In reality, Poland tightened the rules for obtaining the Pole’s Card in 2024 because of cases involving forged documents. Although some may regard the document—which has been issued since 2008—as an instrument of Polish “soft power,” Poland’s far-right politicians have, in fact, been critical of it, using it in anti-Ukrainian rhetoric. This has included parliamentary inquiries calling for Pole’s Cards to be revoked from students who were photographed with a UPA flag in 2016.
The issue of the Pole’s Card has also been used to incite hostility toward Ukrainian refugees since 2022. As TVN24 reported while debunking social media rumours, false claims circulated that Ukrainian refugees who arrived in Poland after February 2022 were automatically receiving this status en masse.

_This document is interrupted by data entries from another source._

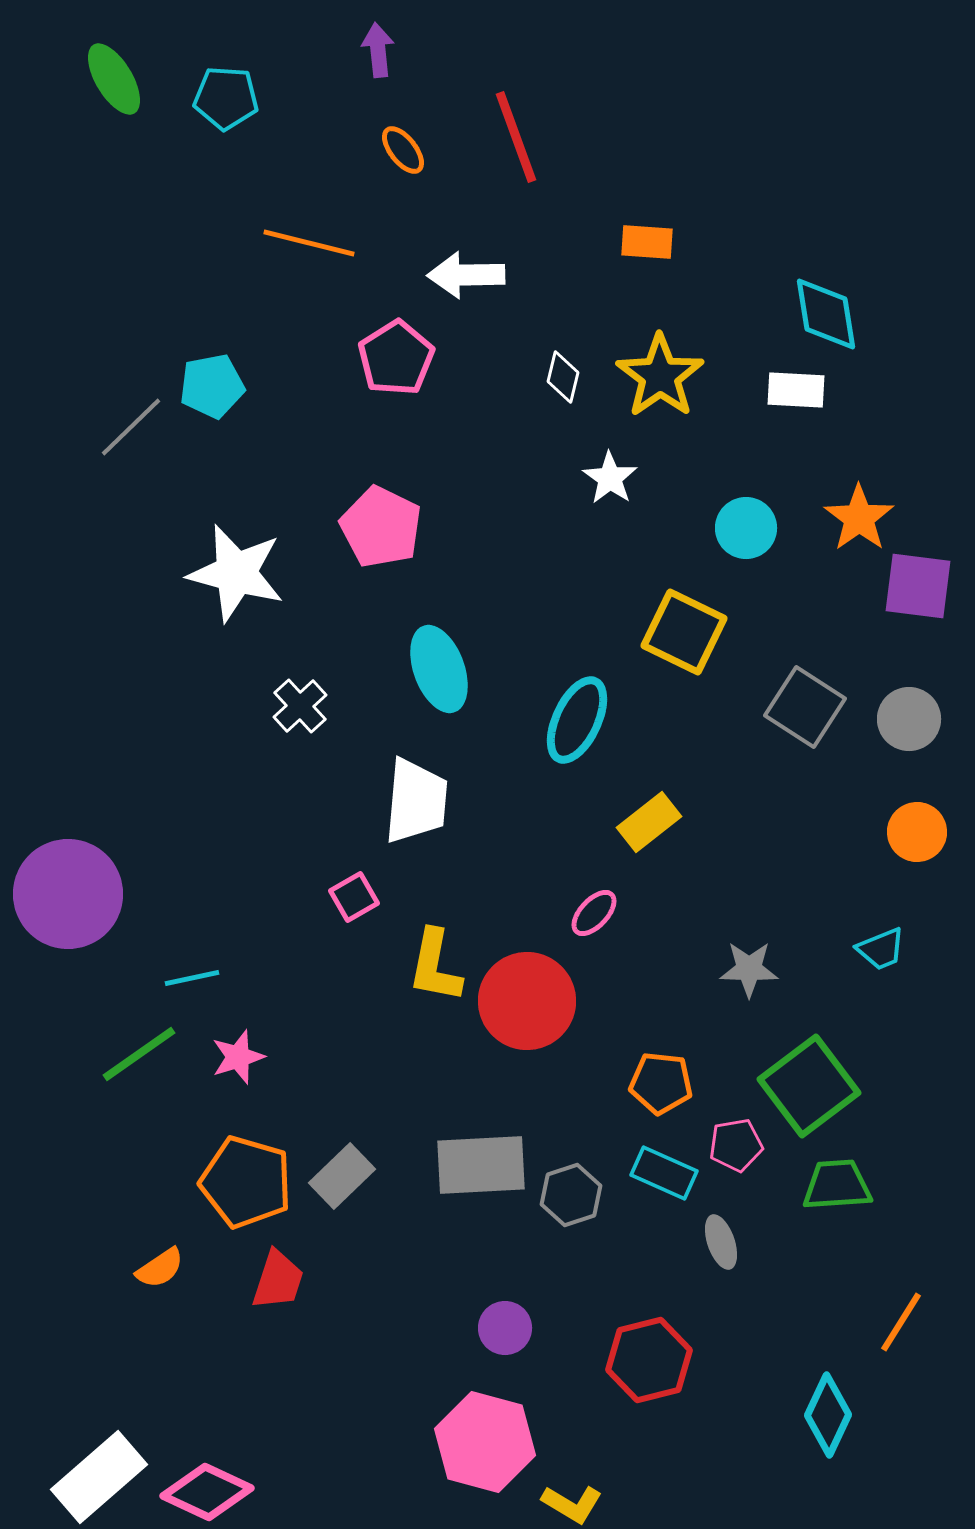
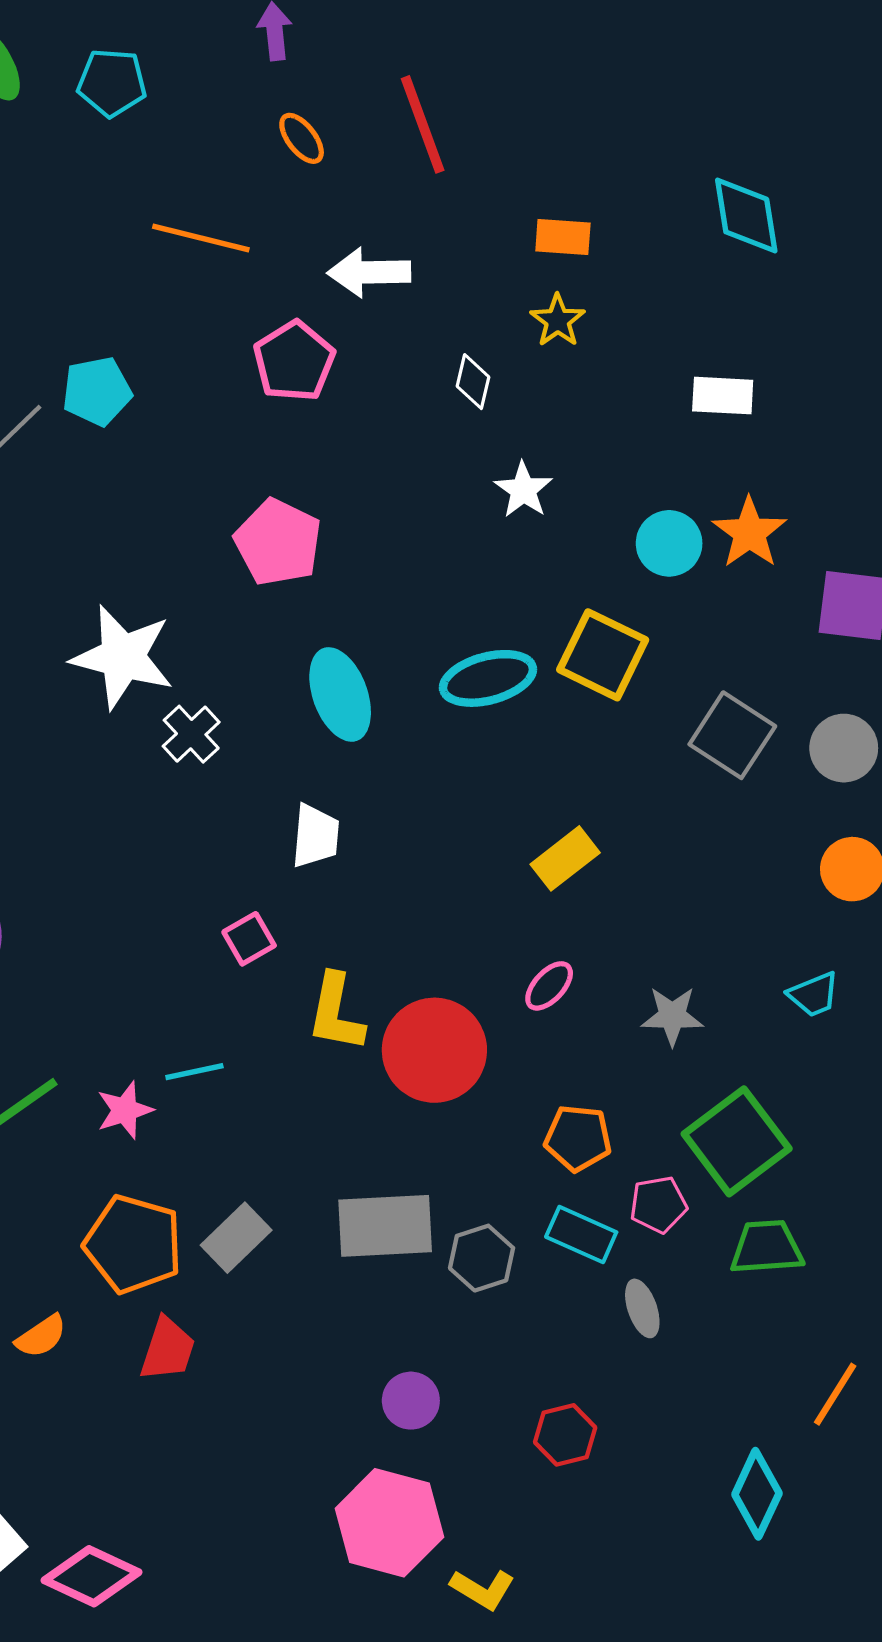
cyan diamond: (826, 314) -> (746, 216), moved
yellow star: (660, 376) -> (558, 321), moved, size x0.6
orange star: (859, 518) -> (749, 533), moved
white star: (236, 573) -> (123, 657), moved
cyan ellipse: (577, 720) -> (488, 678), moved, turned 50
white trapezoid: (416, 801) -> (315, 836), size x0.7
pink ellipse: (594, 913) -> (549, 986), moved
cyan line: (192, 978) -> (194, 1072), moved
red hexagon: (649, 1360) -> (565, 1435), size x0.7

It is also likely that Russian journalists—or individuals cooperating with Russian media—interviewed participants in the march. At the very least, the Izvestia Telegram channel (nearly 135,000 subscribers) explicitly stated and published a video claiming to have received the following comment from one of the participants in Warsaw: “One of the demonstrators told Izvestia that he had come to honour the memory of Poles killed in Volhynia, Eastern Lesser Poland, and the Zamość region. The participant believes that Poland should not only strip Kyiv of awards, but also demand the return of the weapons and money that Warsaw has provided to Ukraine.”
This is a particularly convenient way for Russian media to exploit the emotional reactions of Polish participants to promote a narrative beneficial to Russia—that Ukraine should be deprived of Western military and financial assistance.